Dr Lal Pathlabs’ (Dr Lal) Q2FY22 result was below our estimates as the non-COVID revenues fell short of our expectations. Revenue from COVID-19 and allied tests sharply declined by 76.8% QoQ with drop in cases. Base business revenues had a two year CAGR of 10.6% to Rs4.5bn (I-Sec: Rs4.8bn). EBITDA margin declined 110bps YoY to 28.4%. Adj. PAT grew 11.4% to Rs950mn. Dr Lal announced 100% acquisition of Suburban Diagnostics (India) (Suburban) for a cash consideration of Rs9.25bn (additional Rs2.25bn is contingent). We remain positive on Dr Lal given volume growth consistency, ability to execute well and strong return ratios. However, we believe that the current valuations capture the near term growth, so we recommend HOLD.

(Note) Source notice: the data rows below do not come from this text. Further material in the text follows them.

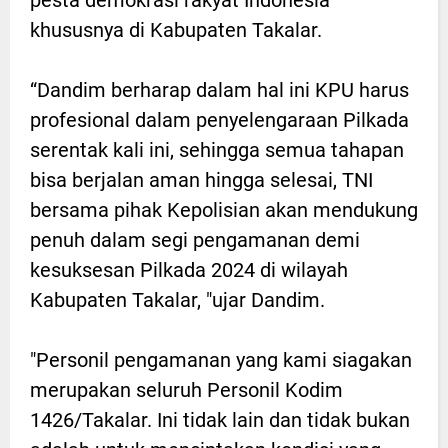
khususnya di Kabupaten Takalar.
“Dandim berharap dalam hal ini KPU harus
profesional dalam penyelengaraan Pilkada
serentak kali ini, sehingga semua tahapan
bisa berjalan aman hingga selesai, TNI
bersama pihak Kepolisian akan mendukung
penuh dalam segi pengamanan demi
kesuksesan Pilkada 2024 di wilayah
Kabupaten Takalar, "ujar Dandim.
"Personil pengamanan yang kami siagakan
merupakan seluruh Personil Kodim
1426/Takalar. Ini tidak lain dan tidak bukan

  • Business review: Amid sharp decline in COVID-19 cases, COVID-19 and allied tests contribution declined to 10.2% of sales (36.3%/22.1% in Q2FY21/Q1FY22). Base business witnessed a two year CAGR of 10.6%. The volumes (patients) witnessed 27.8% growth and is expected to continue in FY22E on a lower base. Average realisation stood at Rs722 (down 9.7% YoY) on account of lower COVID-19 revenue. EBITDA margin at 28.4% dropped 280bps QoQ with falling realisations. We expect EBITDA margin to be range bound at 28-29% over FY21-FY23E as it integrates Suburban into the business.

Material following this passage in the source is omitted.